Recorded data
——
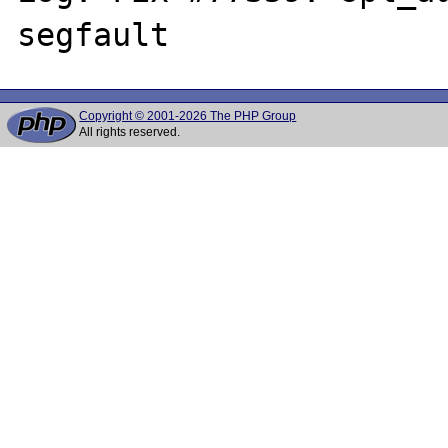
Copyright © 2001-2026 The PHP Group
All rights reserved.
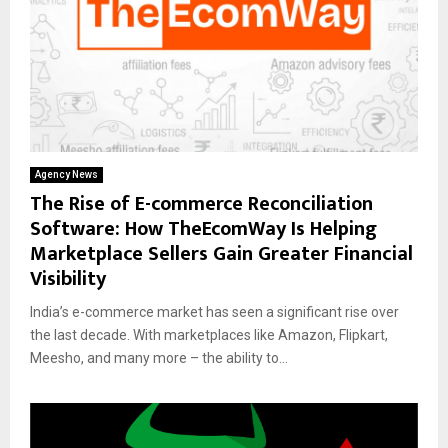
Agency News
The Rise of E-commerce Reconciliation
Software: How TheEcomWay Is Helping
Marketplace Sellers Gain Greater Financial
Visibility
India’s e-commerce market has seen a significant rise over
the last decade. With marketplaces like Amazon, Flipkart,
Meesho, and many more – the ability to...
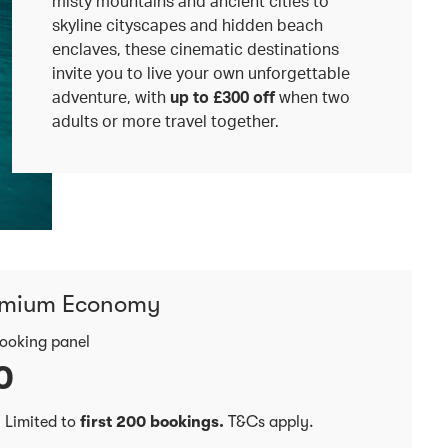
misty mountains and ancient cities to
skyline cityscapes and hidden beach
enclaves, these cinematic destinations
invite you to live your own unforgettable
adventure, with
up to £300 off
when two
adults or more travel together.
emium Economy
booking panel
0
.
Limited to
first 200 bookings.
T&Cs apply.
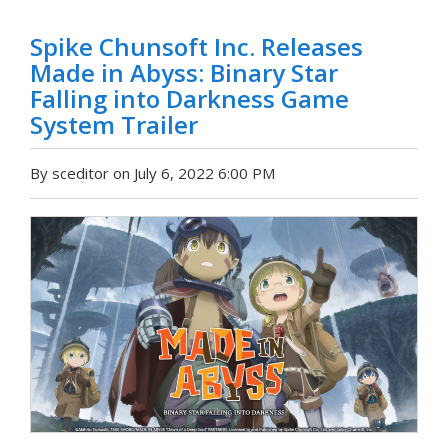
Spike Chunsoft Inc. Releases
Made in Abyss: Binary Star
Falling into Darkness Game
System Trailer
By sceditor on July 6, 2022 6:00 PM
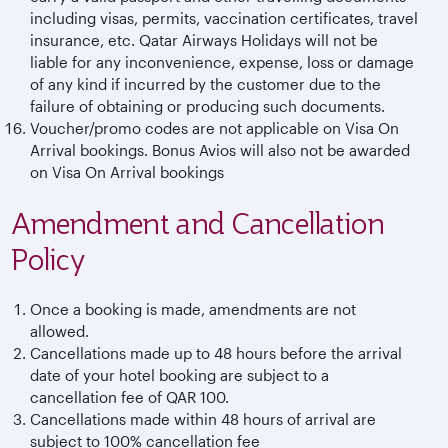
including visas, permits, vaccination certificates, travel
insurance, etc. Qatar Airways Holidays will not be
liable for any inconvenience, expense, loss or damage
of any kind if incurred by the customer due to the
failure of obtaining or producing such documents.
Voucher/promo codes are not applicable on Visa On
Arrival bookings. Bonus Avios will also not be awarded
on Visa On Arrival bookings
Amendment and Cancellation
Policy
Once a booking is made, amendments are not
allowed.
Cancellations made up to 48 hours before the arrival
date of your hotel booking are subject to a
cancellation fee of QAR 100.
Cancellations made within 48 hours of arrival are
subject to 100% cancellation fee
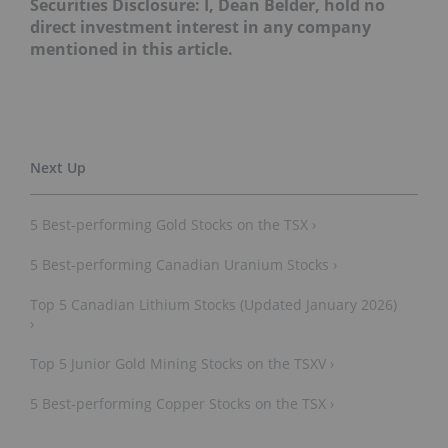
Securities Disclosure: I, Dean Belder, hold no
direct investment interest in any company
mentioned in this article.
5 Best-performing Gold Stocks on the TSX ›
5 Best-performing Canadian Uranium Stocks ›
Top 5 Canadian Lithium Stocks (Updated January 2026)
›
Top 5 Junior Gold Mining Stocks on the TSXV ›
5 Best-performing Copper Stocks on the TSX ›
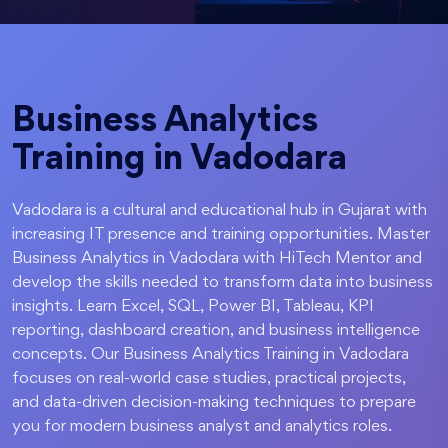
Business Analytics
Training in Vadodara
Vadodara is a cultural and educational hub in Gujarat with
increasing IT presence and training opportunities. Master
Business Analytics in Vadodara with HiTech Mentor and
develop the skills needed to transform data into business
insights. Learn Excel, SQL, Power BI, Tableau, KPI
reporting, dashboard creation, and business intelligence
concepts. Our Business Analytics Training in Vadodara
focuses on real-world case studies, practical projects,
and data-driven decision-making techniques to prepare
you for modern business analyst and analytics roles.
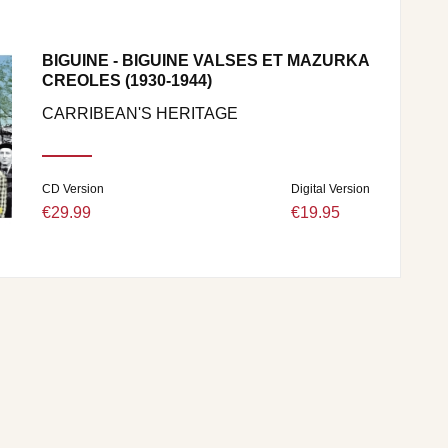
BIGUINE - BIGUINE VALSES ET MAZURKA
CREOLES (1930-1944)
CARRIBEAN'S HERITAGE
CD Version
Digital Version
€29.99
€19.95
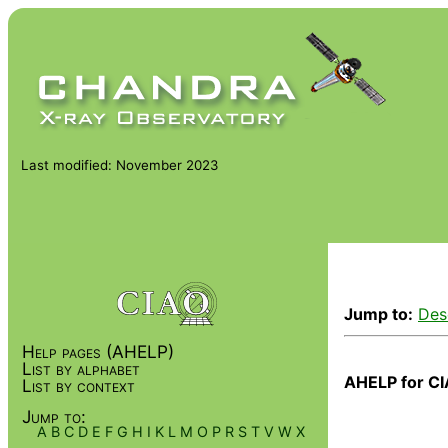
Last modified: November 2023
Jump to:
Des
Help pages (AHELP)
List by alphabet
AHELP for CI
List by context
Jump to:
A
B
C
D
E
F
G
H
I
K
L
M
O
P
R
S
T
V
W
X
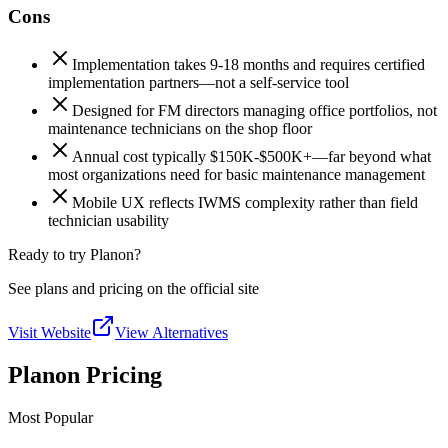
Cons
Implementation takes 9-18 months and requires certified
implementation partners—not a self-service tool
Designed for FM directors managing office portfolios, not
maintenance technicians on the shop floor
Annual cost typically $150K-$500K+—far beyond what
most organizations need for basic maintenance management
Mobile UX reflects IWMS complexity rather than field
technician usability
Ready to try Planon?
See plans and pricing on the official site
Visit Website
View Alternatives
Planon Pricing
Most Popular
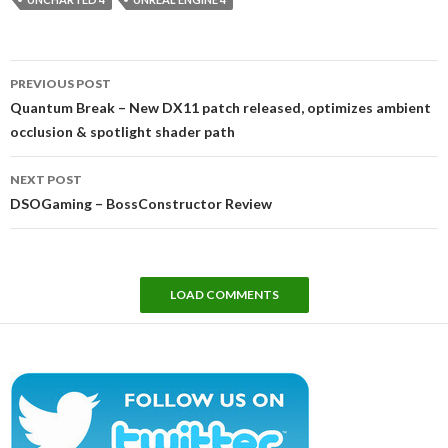
Post
PREVIOUS POST
navigation
Quantum Break – New DX11 patch released, optimizes ambient
occlusion & spotlight shader path
NEXT POST
DSOGaming – BossConstructor Review
LOAD COMMENTS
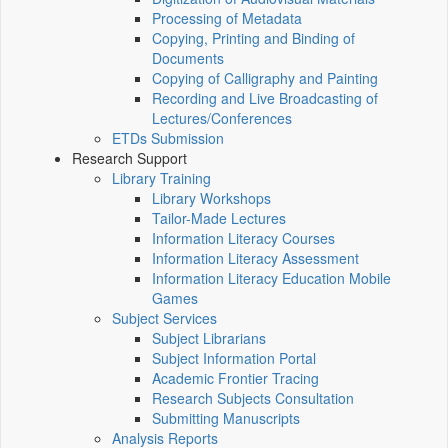
Processing of Metadata
Copying, Printing and Binding of
Documents
Copying of Calligraphy and Painting
Recording and Live Broadcasting of
Lectures/Conferences
ETDs Submission
Research Support
Library Training
Library Workshops
Tailor-Made Lectures
Information Literacy Courses
Information Literacy Assessment
Information Literacy Education Mobile
Games
Subject Services
Subject Librarians
Subject Information Portal
Academic Frontier Tracing
Research Subjects Consultation
Submitting Manuscripts
Analysis Reports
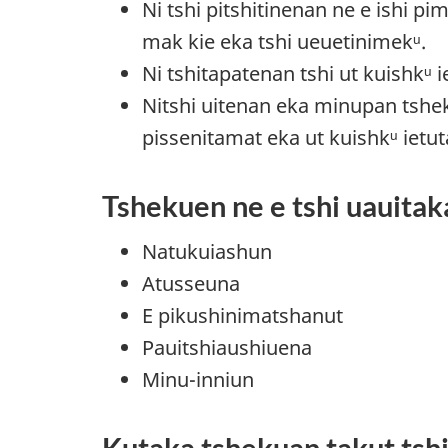
Ni tshi pitshitinenan ne e ishi p
mak kie eka tshi ueuetinimekᵘ.
Ni tshitapatenan tshi ut kuishkᵘ 
Nitshi uitenan eka minupan tshe
pissenitamat eka ut kuishkᵘ ietu
Tshekuen ne e tshi uauitak
Natukuiashun
Atusseuna
E pikushinimatshanut
Pauitshiaushiuena
Minu-inniun
Kutaka tshekuan takut tsh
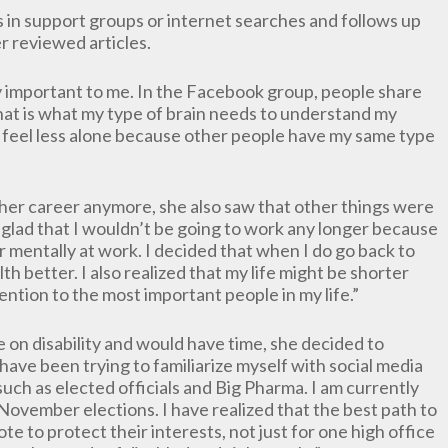
s in support groups or internet searches and follows up
 reviewed articles.
 important to me. In the Facebook group, people share
That is what my type of brain needs to understand my
e feel less alone because other people have my same type
her career anymore, she also saw that other things were
s glad that I wouldn’t be going to work any longer because
or mentally at work. I decided that when I do go back to
th better. I also realized that my life might be shorter
tention to the most important people in my life.”
on disability and would have time, she decided to
ave been trying to familiarize myself with social media
 such as elected officials and Big Pharma. I am currently
vember elections. I have realized that the best path to
e to protect their interests, not just for one high office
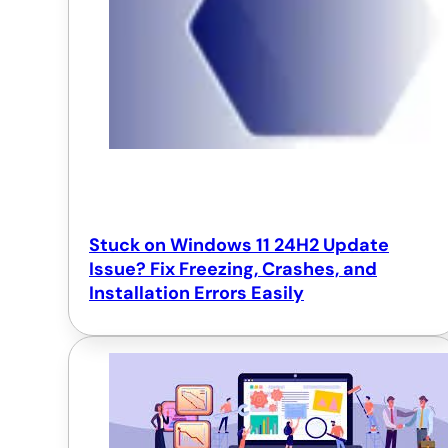
Stuck on Windows 11 24H2 Update
Issue? Fix Freezing, Crashes, and
Installation Errors Easily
——
Directions
Each line from the material above that mentions the word "office" needs to be copied.

Response area
Designed for FM directors managing office portfolios, not
e to protect their interests, not just for one high office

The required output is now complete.